SRE and SLO implications. Agent SLIs should include task success rate, tool success rate, human-escalation rate, retry depth, loop-detection count, context-compaction ratio, and cost per successful task. Traditional p95 latency alone is not enough because a slow but successful four-step workflow may be better than a fast but failed one-step attempt.

Observability and cost attribution. Agent traces should include the user goal, packet ID, prompt version, model choice, retrieved context IDs, tool inputs and outputs, approval decisions, and final outcome. MLflow tracing is well aligned with this because it captures intermediate-step inputs, outputs, metadata, latency, token usage, feedback, and evaluation hooks.

Failure modes and mitigations. Common failures are context bloat, repeated retrieval, recursive loops, hidden scope expansion, and unverified tool outputs being treated as truth. Mitigate with packet TTLs, retry caps, loop breakers, output schema validation, and approval triggers for privilege, externally visible changes, or risky side effects.

Operational checklist. - Turn every non-trivial task into an explicit packet with scope and acceptance criteria. - Store durable knowledge outside the active prompt. - Compact traces and tool outputs after each step. - Define approval triggers before deployment. - Cap retries, tool calls, and reasoning depth per packet class.

DevSecOps and the agentic security boundary

Phase 7 creates the hard safety boundary around agent execution and AI supply chains. The relevant governance basis is the NIST AI RMF, which makes trustworthy AI a combination of governance, measurement, management, and explicit life-cycle controls; the NCSC secure AI guidance, which structures secure design, development, deployment, and operation; and CISA’s Secure by Design approach. Together they imply that AI security is not a moderation feature. It is a software and systems engineering discipline.

Execution isolation. For privileged tool use, code execution, and file/system mutation, this reference design recommends microVM or equivalent hardware-virtualised isolation rather than ordinary shared-kernel containers. Amazon Web Services Firecracker project docs describe Firecracker as purpose-built for secure, multi-tenant services, with a minimal device model, microVM creation rates up to 150 per second, startup in as little as 125 ms, and memory overhead below 5 MiB; Kata Containers provides a second layer of defence through hardware virtualisation over traditional containers.
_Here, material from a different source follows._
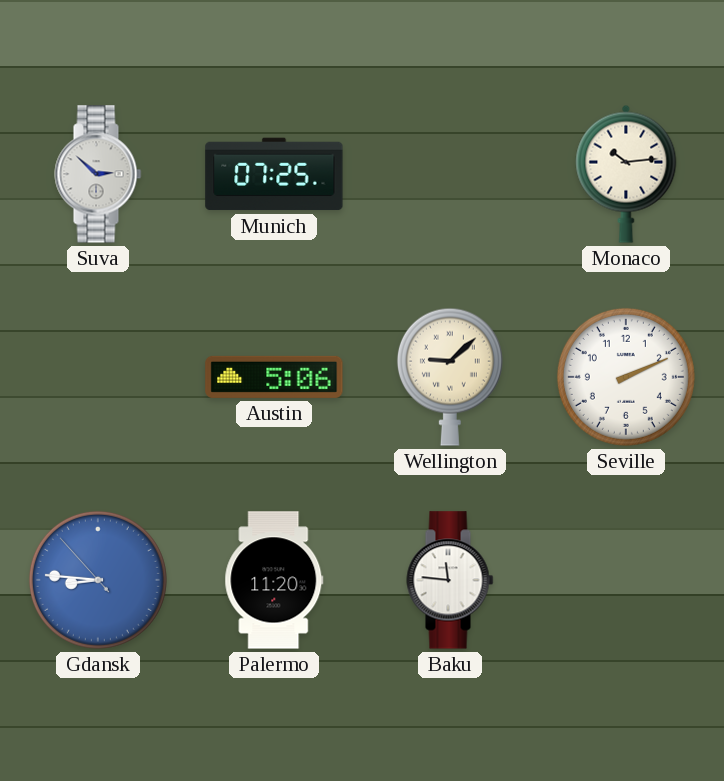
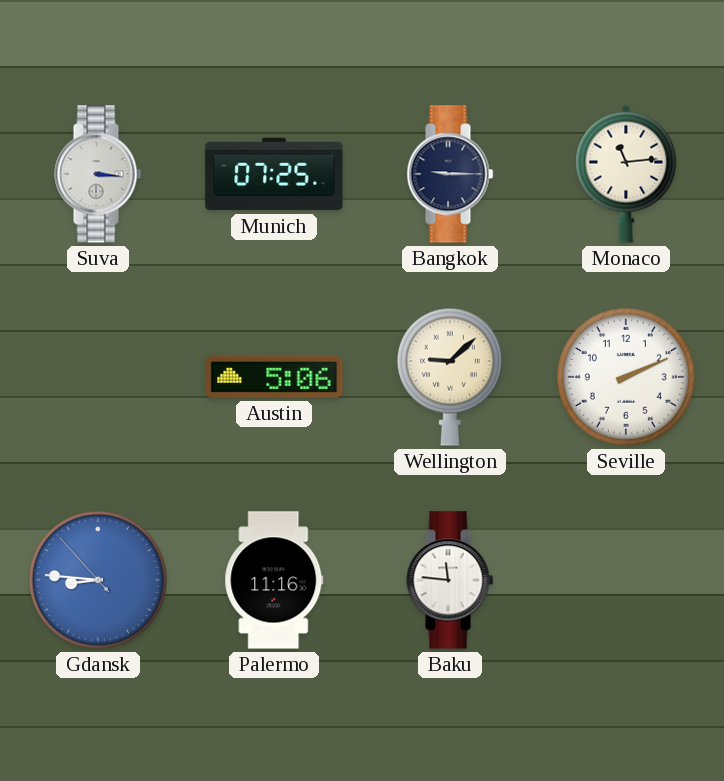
Suva: 2:52 -> 3:16
Bangkok: none -> 9:15
Monaco: 10:14 -> 11:14
Palermo: 11:20 -> 11:16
That does not make either option “safe by default”; it means the platform has a more defensible starting point for untrusted workloads.

Gateway and inspection layer. Every request should pass through an AI gateway that centralises model auth, logging, budgets, routing, and guardrails. MLflow AI Gateway provides a good reference capability set with centralised security, routing, usage tracking, budget controls, and fallbacks, while a specialised transparent proxy such as LLMTrace documentation can add request/response inspection, prompt-injection detection, PII scanning, latency and TTFT metrics, and cost accounting. Use project-specific tools like LLMTrace as optional examples, not as normative standards; they should be admitted only after your own security and performance evaluation.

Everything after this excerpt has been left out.